Adalet Bakanı Bekir Bozdağ, ceza infaz kurumlarında kalan hasta tutuklu ve hükümlülerle ilgili yeni düzenleme yapılacağını açıkladı. 

Bakan Bozdağ, Kars Açık Ceza İnfaz Kurumu’nda Et Entegre Tesisi'nin açılışına katıldı. Türkiye’deki infaz sisteminin dünyaya örnek olduğunu belirten Bakan Bozdağ, her tutuklu ve hükümlünün devletin emaneti olduğunu kaydetti. Bakan Bozdağ, hükümlü ve tutukluların cezaevlerinde yürütülen çalışmalarla hem meslek ve sanat öğrendiklerini hem de rehabilite olduklarını söyledi.

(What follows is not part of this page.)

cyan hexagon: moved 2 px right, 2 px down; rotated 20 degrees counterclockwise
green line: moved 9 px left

Türkiye’deki cezaevlerinde işkence ve kötü muamele iddialarının her yönüyle araştırıldığını vurgulayan Bakan Bozdağ “Türkiye cezaevlerinde ve Türkiye'de işkence yoktur, somut tek bir örnek kimse gösteremez, hem adli yönden hem idari yönden böyle bir vaka olduğu zaman biz üzerine kararlılıkla gidiyoruz, gitmekte de kararlıyız” dedi.

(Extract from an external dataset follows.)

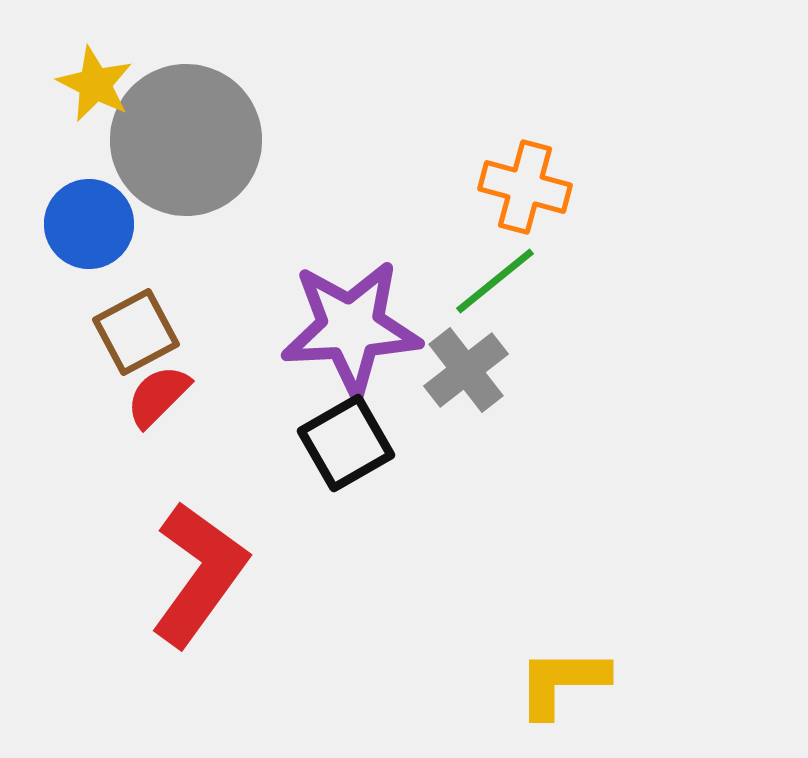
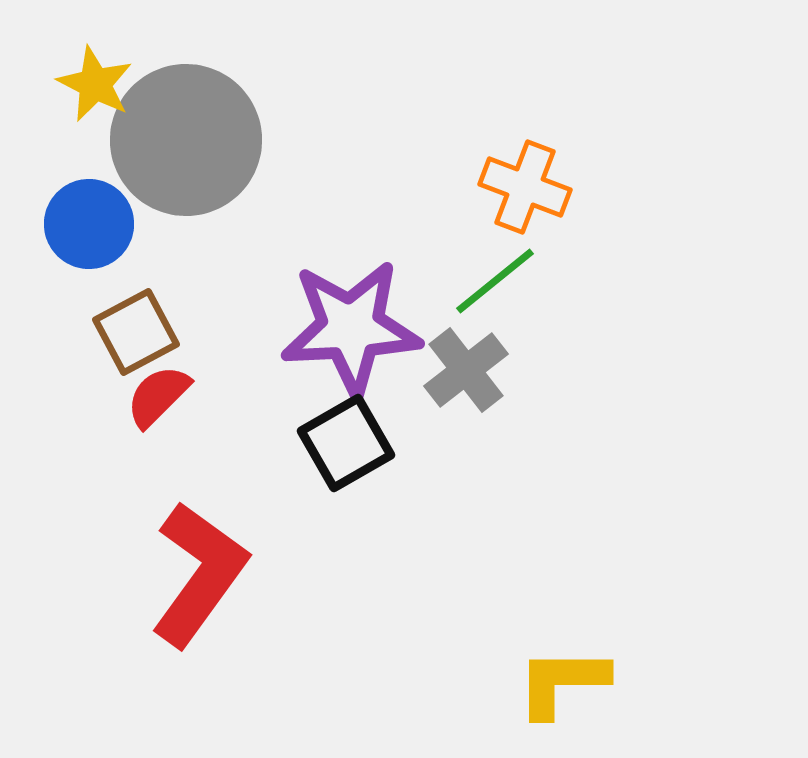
orange cross: rotated 6 degrees clockwise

Bakan Bozdağ, hasta tutuklu ve hükümlülerle ilgili yeni çalışmalar yapma kararı alındığını da açıkladı. Bozdağ’ın konuşmasından bazı bölümler şu şekilde:

HER TUTUKLU VE HÜKÜMLÜ DEVLETE EMANETTİR

Türkiye’de cezaevlerinde bulunan her tutuklu ve hükümlü devlete emanettir. Devlet onların cezalarını infaz ederken, her türlü halinden sorumludur ve bu büyük bir sorumluluktur. Ailelerinin devlete emaneti olan tutuklu ve hükümlüleri, sağlık içinde cezalarını infaz edildikten sonra ailelerine dönmeleri, topluma karışmaları ve hayatına kaldıkları yerden devam etmeleri son derece önem arz etmektedir. Ceza infaz sisteminin bir amacı da, ıslah edildiği kabul edilen hükümlülerin topluma yeniden kazandırılması için altyapı oluşturmaktır.

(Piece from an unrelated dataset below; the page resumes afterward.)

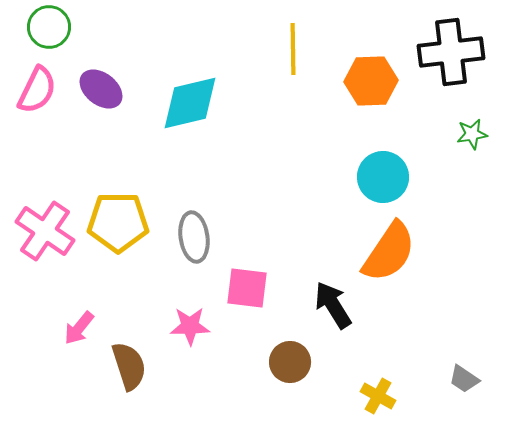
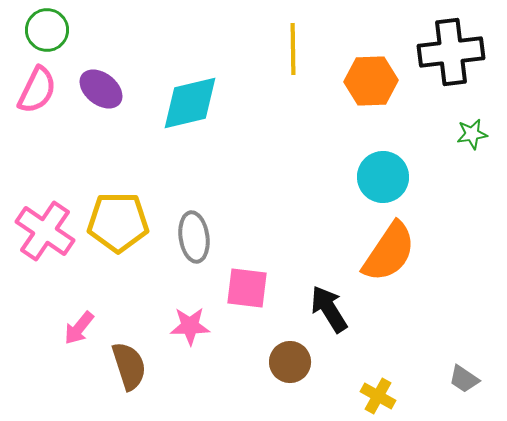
green circle: moved 2 px left, 3 px down
black arrow: moved 4 px left, 4 px down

HÜKÜMLÜ VE TUTUKLULAR MESLEK VE SANAT ÖĞRENİYOR

Cezaevlerinde bulunan mahkumların, değişik meslek ve sanatları öğrenmesi, bunlarla ilgili aranan yasal belge ve sertifikalara sahip olması, tahliye olduktan sonra bu meslek ve sanatlarda iş bulmasını elbette kolaylaştıracaktır. Onların hayatlarını helal yoldan kazanmalarına, alın teriyle elde ettikleri kazancı ailelerine götürmelerine vesile olacaktır. Bu açıdan İş Yurtları Kurumu, Adalet Bakanlığı bünyesinde son derece önemli ve büyük bir faydayı yerine getirmektedir. Bir yandan ülke ekonomimize katkı sağlarken öte yandan da insanımızı, hükmü cezasının infazından sonraki hayatına hazırlayan önemli bir fonksiyonu icra etmektedir. Ekonomik değerlendirmeler bizim için bu konuda hiçbir zaman birinci sırada olmamıştır. Bizim bu tesisleri oluştururken hedeflediğimiz yegane amaç içeride bulunan vatandaşlarımızın, hükümlülerin bir meslek ve sanat sahibi olması ve onların geliştirilmesi, yetiştirilmesi, topluma kazandırılması, cezalarının infazından sonra hayatlarını sağlıklı bir şekilde iyi bir meslek icra ederek, geçirmelerini temin etmektir. Burada şunu ifade etmekte fayda görüyorum, cezaevlerinde cezası infaz olunan hükümlüler, çıktıktan sonra bizim infaz sistemimizin ana felsefesi gereği cezasını çekmiştir. Bunlar toplumun içinde saygın ve şerefli bir insan olarak yaşamayı hak etmiş ve bu saygınlığın gereği hayatını devam ettirmekle mükelleftir ve toplumun her bir bireyi de cezası infaz edilmiş insana, kapısını, yolunu, iş yerini, her şeyi açması icap eder. Ama maalesef uygulamaya baktığımızda burada çok ciddi bir sorunla karşı karşıya olduğumuzu ifade etmek isterim. Buradan biraz da aziz milletimizin, iş insanlarımızın ve herkesin vicdanına bu seslenişi yapmak istiyorum.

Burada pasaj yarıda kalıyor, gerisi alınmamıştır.